- **What is being asked**: No pictures go into the output, which should consist only of the lines from the first line of the data through the line with "showing a different vehicle?", copied exactly.

(Exercise material)

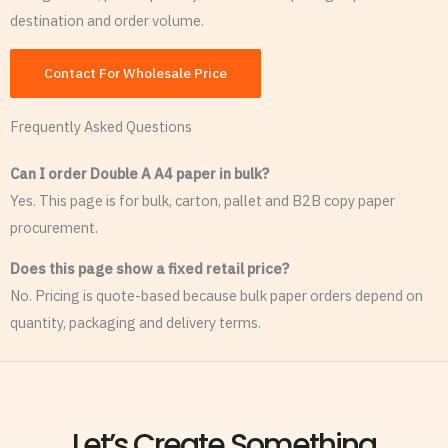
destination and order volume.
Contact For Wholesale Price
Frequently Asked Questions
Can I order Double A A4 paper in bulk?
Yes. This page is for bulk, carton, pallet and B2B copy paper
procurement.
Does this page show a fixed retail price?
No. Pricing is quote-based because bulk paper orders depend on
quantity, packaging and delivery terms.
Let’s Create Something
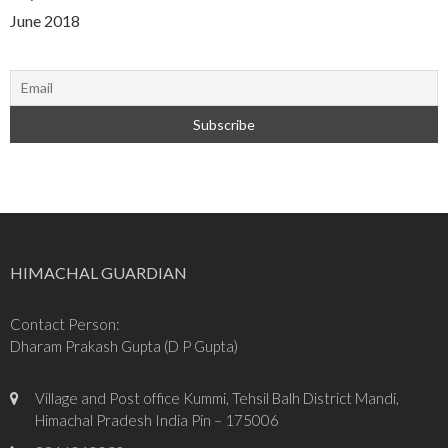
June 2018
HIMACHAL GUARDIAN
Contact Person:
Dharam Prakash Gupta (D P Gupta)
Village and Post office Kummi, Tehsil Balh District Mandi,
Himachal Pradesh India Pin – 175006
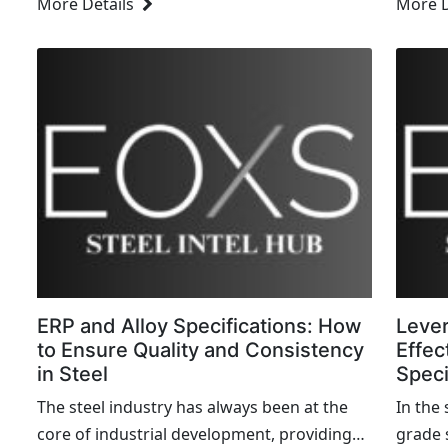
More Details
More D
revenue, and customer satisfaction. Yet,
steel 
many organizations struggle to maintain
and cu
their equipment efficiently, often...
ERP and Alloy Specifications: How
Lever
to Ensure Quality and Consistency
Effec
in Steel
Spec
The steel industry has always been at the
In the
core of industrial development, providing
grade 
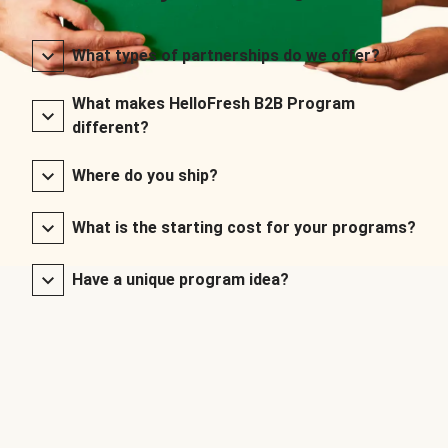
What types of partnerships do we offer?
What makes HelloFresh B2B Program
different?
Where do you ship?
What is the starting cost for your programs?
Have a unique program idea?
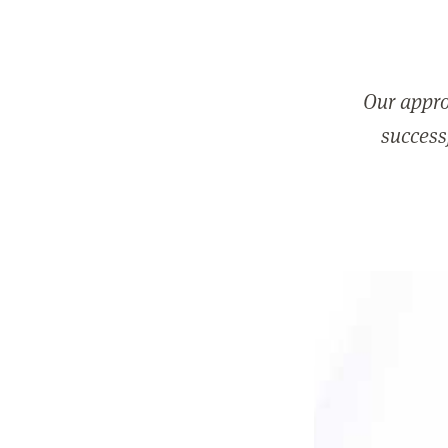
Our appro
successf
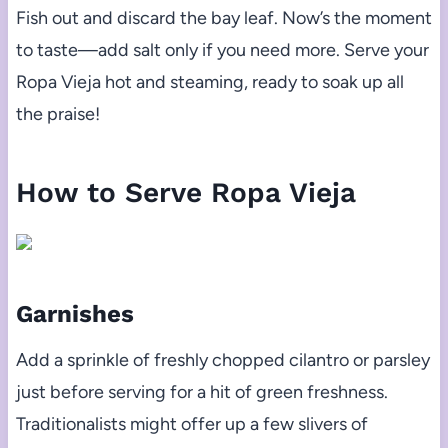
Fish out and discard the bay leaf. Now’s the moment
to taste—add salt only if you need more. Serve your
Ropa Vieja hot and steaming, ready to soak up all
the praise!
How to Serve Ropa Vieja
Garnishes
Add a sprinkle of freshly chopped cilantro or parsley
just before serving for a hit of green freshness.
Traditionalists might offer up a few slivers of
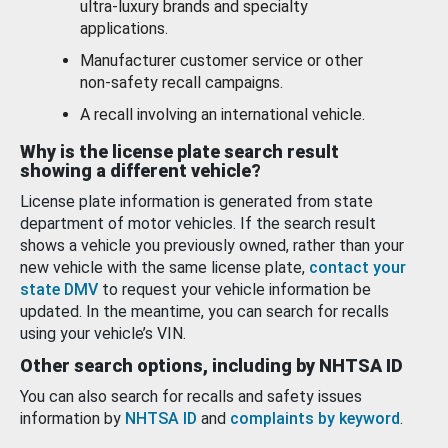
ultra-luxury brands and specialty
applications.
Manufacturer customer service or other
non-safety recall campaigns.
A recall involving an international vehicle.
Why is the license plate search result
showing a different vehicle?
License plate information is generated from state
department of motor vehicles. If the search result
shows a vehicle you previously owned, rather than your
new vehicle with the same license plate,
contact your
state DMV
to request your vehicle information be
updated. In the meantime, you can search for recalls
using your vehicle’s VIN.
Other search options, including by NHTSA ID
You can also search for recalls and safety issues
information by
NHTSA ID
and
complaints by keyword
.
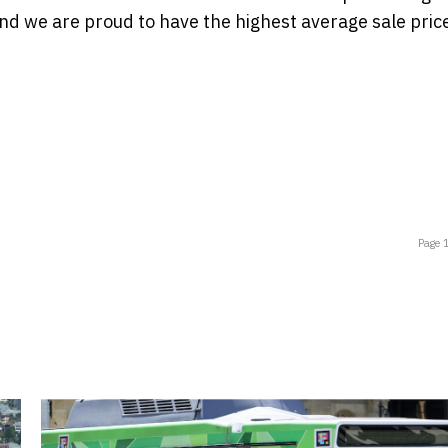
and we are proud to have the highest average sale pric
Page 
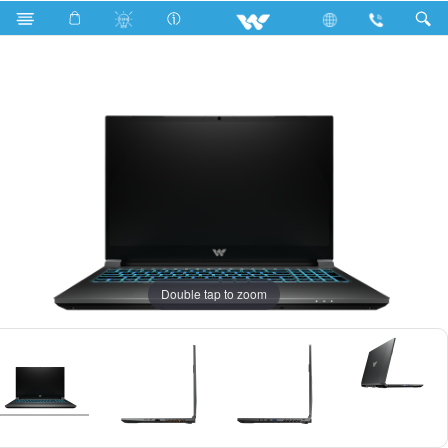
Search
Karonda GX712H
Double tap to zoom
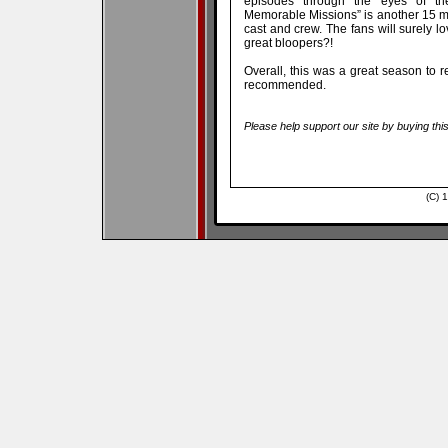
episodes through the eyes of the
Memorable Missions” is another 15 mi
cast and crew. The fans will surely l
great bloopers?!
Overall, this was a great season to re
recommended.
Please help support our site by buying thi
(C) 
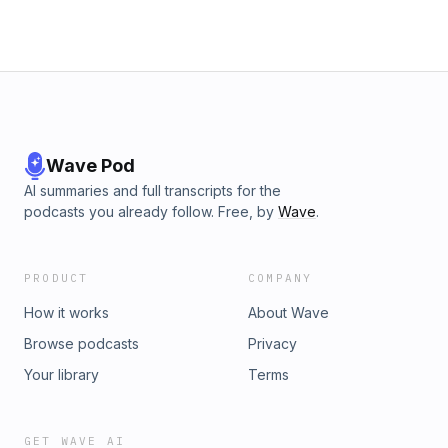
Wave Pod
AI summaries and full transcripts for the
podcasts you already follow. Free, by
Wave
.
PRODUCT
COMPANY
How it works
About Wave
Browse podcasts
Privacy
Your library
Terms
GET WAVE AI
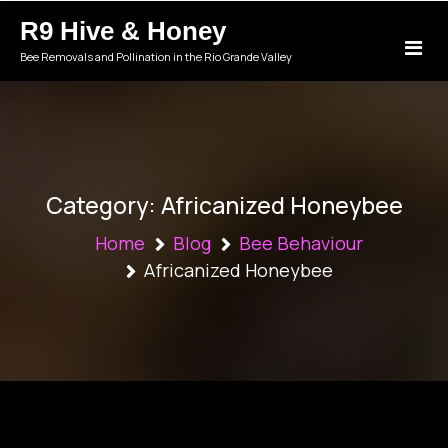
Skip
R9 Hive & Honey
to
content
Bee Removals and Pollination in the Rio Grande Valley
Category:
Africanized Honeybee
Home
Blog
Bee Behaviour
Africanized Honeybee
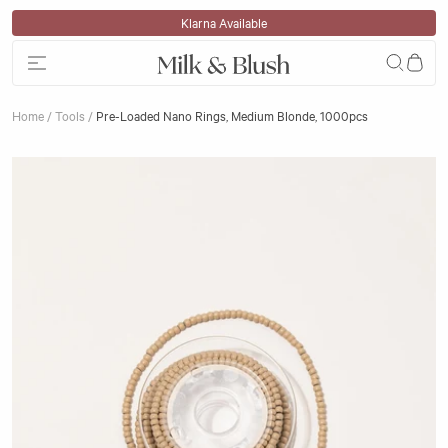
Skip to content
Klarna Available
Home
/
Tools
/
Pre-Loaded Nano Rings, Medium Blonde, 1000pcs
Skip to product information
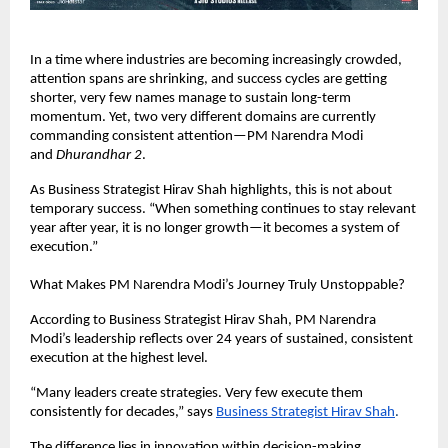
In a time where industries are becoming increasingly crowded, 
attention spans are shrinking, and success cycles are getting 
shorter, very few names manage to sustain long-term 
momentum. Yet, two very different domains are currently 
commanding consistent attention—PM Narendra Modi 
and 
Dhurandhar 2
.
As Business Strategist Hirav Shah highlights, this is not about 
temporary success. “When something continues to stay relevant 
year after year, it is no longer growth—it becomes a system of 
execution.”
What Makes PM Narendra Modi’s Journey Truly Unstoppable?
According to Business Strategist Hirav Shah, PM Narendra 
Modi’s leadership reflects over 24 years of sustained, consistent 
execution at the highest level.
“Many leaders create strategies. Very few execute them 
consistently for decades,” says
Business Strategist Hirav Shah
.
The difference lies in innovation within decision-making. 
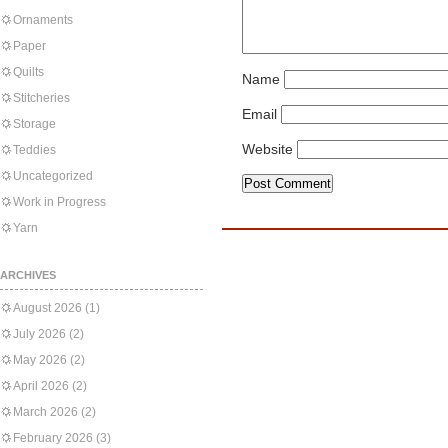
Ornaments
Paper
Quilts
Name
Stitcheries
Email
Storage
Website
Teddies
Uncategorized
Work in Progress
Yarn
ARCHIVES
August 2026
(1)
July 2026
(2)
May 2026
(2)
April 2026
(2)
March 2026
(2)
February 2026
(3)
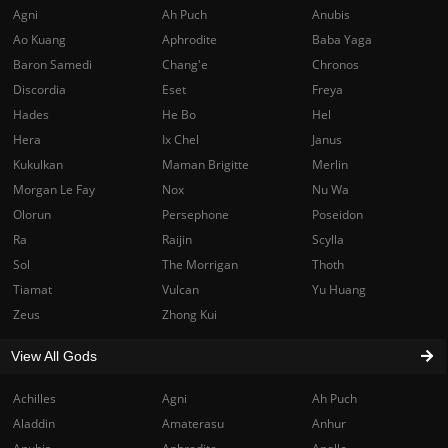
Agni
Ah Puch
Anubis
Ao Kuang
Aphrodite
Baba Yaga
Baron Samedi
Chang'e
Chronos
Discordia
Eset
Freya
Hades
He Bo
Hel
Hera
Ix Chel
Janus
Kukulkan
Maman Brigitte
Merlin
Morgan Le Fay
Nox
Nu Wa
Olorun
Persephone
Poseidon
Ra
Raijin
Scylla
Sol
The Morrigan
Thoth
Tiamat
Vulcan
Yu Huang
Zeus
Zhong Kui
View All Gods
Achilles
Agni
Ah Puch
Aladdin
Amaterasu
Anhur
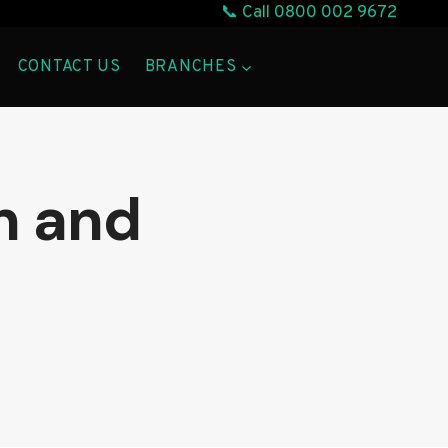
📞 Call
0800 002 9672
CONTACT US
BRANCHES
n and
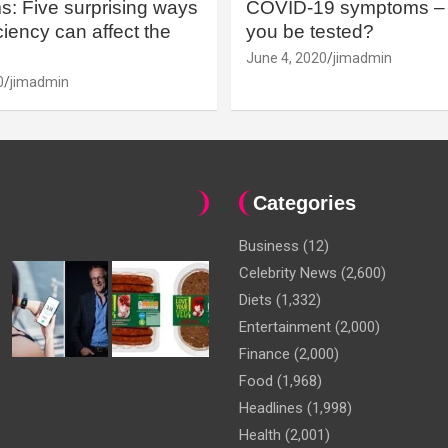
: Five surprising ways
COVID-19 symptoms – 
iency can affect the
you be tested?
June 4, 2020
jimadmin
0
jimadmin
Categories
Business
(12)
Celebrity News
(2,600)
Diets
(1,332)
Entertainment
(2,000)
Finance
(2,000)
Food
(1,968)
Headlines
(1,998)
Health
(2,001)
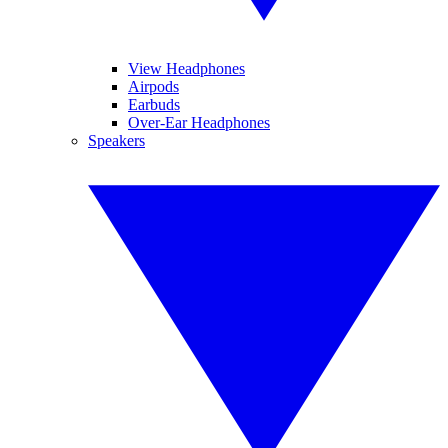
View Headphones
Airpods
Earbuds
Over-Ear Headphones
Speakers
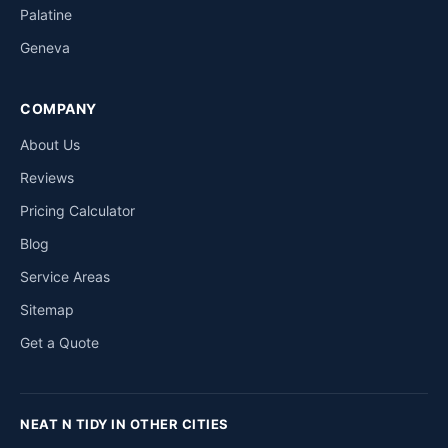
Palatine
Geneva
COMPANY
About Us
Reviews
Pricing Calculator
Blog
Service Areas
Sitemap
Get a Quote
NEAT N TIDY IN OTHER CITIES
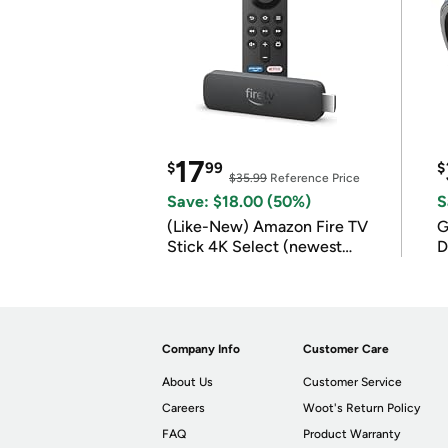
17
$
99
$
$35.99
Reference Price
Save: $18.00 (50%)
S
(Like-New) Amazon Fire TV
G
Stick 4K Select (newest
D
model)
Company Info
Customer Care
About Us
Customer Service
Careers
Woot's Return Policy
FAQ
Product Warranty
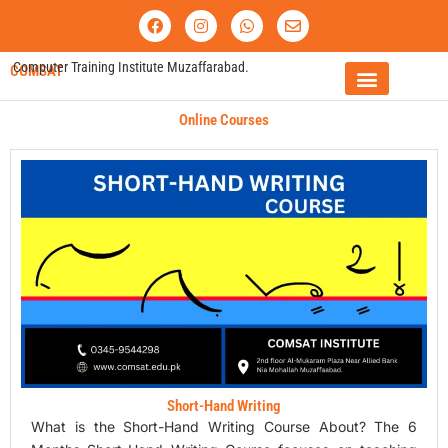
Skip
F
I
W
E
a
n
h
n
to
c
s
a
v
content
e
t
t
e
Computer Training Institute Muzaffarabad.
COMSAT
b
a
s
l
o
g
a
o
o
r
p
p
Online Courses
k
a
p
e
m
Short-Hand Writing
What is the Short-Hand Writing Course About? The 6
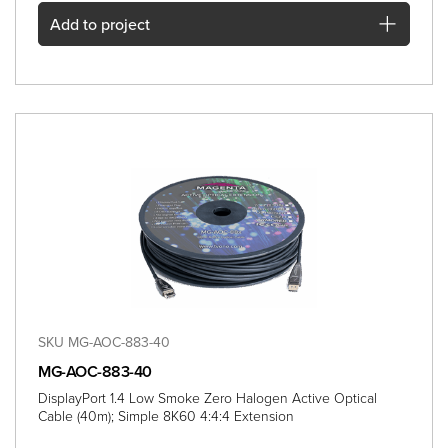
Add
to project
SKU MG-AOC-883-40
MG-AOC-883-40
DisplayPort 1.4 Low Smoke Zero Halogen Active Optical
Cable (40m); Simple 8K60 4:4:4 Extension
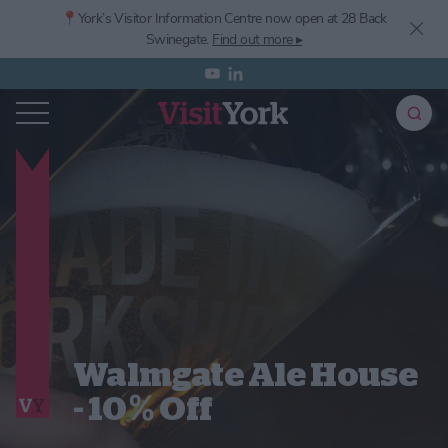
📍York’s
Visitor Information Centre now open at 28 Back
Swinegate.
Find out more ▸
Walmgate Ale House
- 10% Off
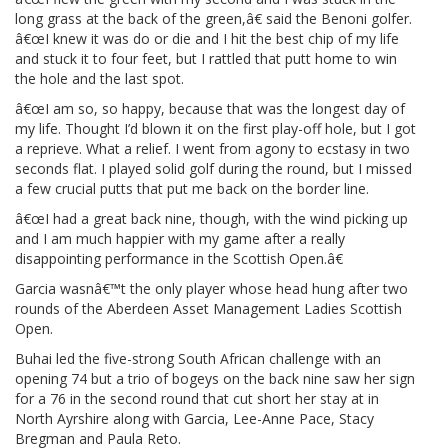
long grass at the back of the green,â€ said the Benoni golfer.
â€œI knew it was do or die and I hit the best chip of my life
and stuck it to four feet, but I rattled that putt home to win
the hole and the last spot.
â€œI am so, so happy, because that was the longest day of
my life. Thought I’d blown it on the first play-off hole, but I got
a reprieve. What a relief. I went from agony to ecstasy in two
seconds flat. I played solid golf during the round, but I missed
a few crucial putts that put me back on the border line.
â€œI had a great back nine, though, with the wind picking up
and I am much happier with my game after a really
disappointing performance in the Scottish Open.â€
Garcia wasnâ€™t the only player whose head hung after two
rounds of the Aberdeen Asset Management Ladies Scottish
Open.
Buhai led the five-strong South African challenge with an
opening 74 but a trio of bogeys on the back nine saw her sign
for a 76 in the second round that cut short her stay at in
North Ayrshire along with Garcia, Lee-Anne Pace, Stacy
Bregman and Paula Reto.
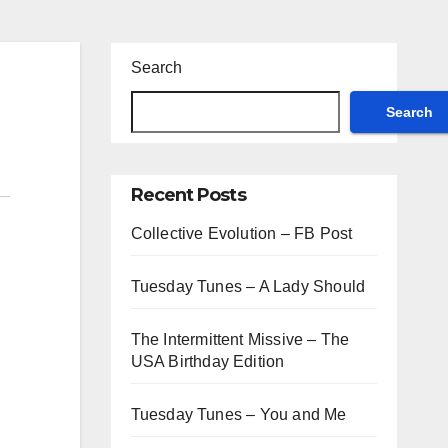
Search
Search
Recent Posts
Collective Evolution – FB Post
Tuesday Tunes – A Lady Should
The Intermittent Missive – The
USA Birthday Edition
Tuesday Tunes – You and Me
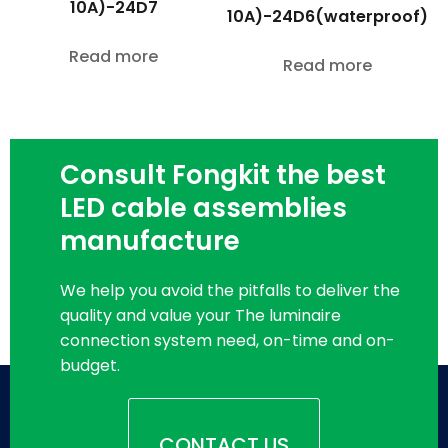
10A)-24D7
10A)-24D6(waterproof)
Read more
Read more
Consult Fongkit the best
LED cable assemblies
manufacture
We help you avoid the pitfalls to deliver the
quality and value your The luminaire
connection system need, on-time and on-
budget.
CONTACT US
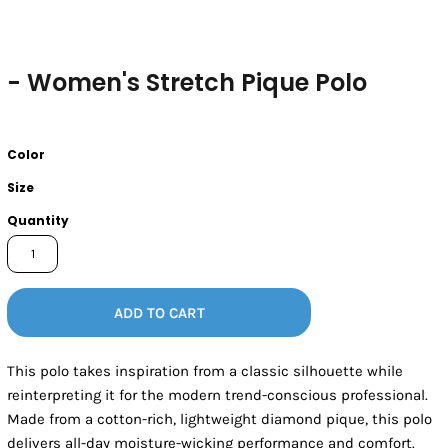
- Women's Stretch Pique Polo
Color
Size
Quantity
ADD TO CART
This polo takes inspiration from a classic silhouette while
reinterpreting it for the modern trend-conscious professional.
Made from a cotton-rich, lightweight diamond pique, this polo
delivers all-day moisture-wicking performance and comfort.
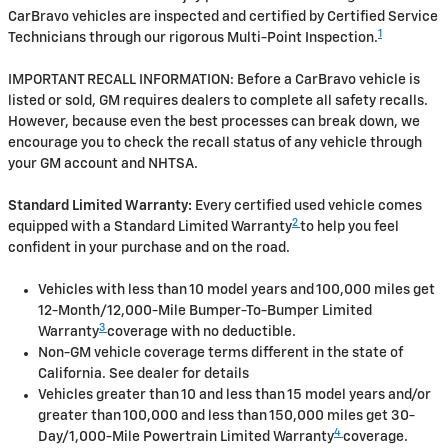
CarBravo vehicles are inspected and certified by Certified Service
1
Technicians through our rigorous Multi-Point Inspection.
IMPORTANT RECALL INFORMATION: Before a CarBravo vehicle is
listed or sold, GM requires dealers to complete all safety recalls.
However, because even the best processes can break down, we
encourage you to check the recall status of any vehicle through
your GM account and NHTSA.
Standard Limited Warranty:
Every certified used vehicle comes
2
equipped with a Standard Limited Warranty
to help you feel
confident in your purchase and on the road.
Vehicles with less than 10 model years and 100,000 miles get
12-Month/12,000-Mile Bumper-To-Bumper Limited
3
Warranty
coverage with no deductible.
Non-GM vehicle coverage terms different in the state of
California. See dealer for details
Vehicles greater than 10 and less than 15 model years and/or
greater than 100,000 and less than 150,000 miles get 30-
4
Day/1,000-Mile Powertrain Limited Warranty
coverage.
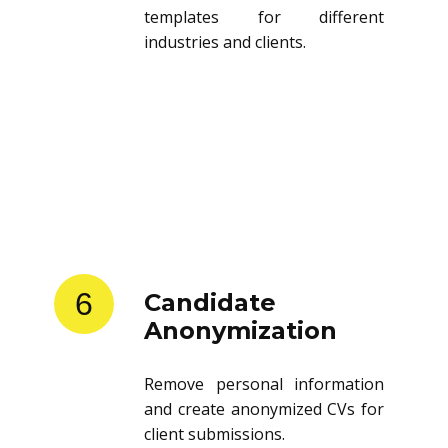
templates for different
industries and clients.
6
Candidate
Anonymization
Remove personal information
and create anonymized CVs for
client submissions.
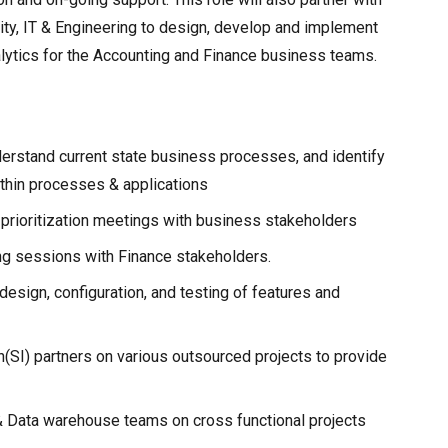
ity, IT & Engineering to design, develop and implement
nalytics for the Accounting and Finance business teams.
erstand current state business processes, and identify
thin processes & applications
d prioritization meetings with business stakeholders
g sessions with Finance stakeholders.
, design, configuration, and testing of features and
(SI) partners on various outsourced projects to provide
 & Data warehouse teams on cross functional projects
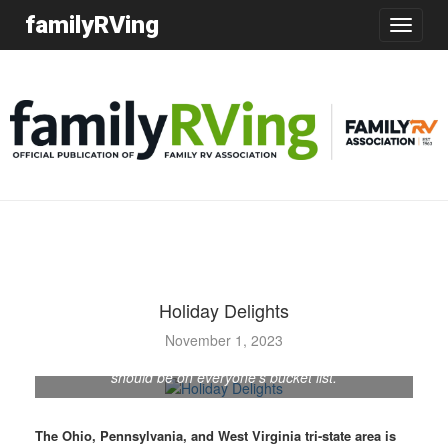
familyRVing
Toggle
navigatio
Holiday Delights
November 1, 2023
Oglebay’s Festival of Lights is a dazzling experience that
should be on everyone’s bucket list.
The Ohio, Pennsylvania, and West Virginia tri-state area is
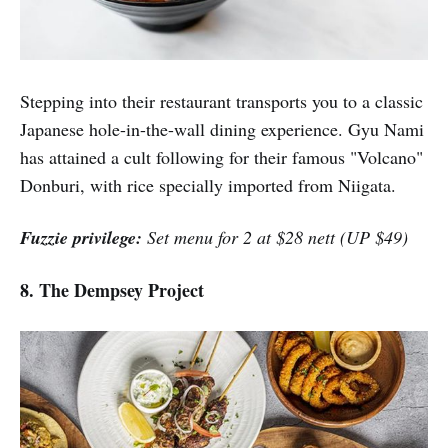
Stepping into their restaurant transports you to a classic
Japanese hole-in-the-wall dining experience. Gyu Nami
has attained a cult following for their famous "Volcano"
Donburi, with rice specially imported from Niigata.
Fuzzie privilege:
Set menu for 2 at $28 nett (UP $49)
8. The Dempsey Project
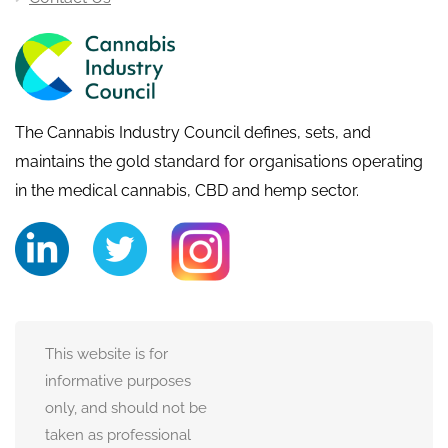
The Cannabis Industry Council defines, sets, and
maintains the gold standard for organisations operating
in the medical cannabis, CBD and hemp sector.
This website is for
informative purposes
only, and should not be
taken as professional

(End Exercise material)

- **Your solution**:
destination and order volume.
Contact For Wholesale Price
Frequently Asked Questions
Can I order Double A A4 paper in bulk?
Yes. This page is for bulk, carton, pallet and B2B copy paper
procurement.
Does this page show a fixed retail price?
No. Pricing is quote-based because bulk paper orders depend on
quantity, packaging and delivery terms.
Let’s Create Something
June 2018
HIMACHAL GUARDIAN
Contact Person:
Dharam Prakash Gupta (D P Gupta)
Village and Post office Kummi, Tehsil Balh District Mandi,
Himachal Pradesh India Pin – 175006
More Details
More D
revenue, and customer satisfaction. Yet,
steel 
many organizations struggle to maintain
and cu
their equipment efficiently, often...
ERP and Alloy Specifications: How
Lever
to Ensure Quality and Consistency
Effec
in Steel
Spec
The steel industry has always been at the
In the
core of industrial development, providing
grade 
What types of partnerships do we offer?
What makes HelloFresh B2B Program
different?
Where do you ship?
What is the starting cost for your programs?
Have a unique program idea?
Our appro
successf
Fish out and discard the bay leaf. Now’s the moment
to taste—add salt only if you need more. Serve your
Ropa Vieja hot and steaming, ready to soak up all
the praise!
How to Serve Ropa Vieja
Garnishes
Add a sprinkle of freshly chopped cilantro or parsley
just before serving for a hit of green freshness.
Traditionalists might offer up a few slivers of
ultra-luxury brands and specialty
applications.
Manufacturer customer service or other
non-safety recall campaigns.
A recall involving an international vehicle.
Why is the license plate search result
showing a different vehicle?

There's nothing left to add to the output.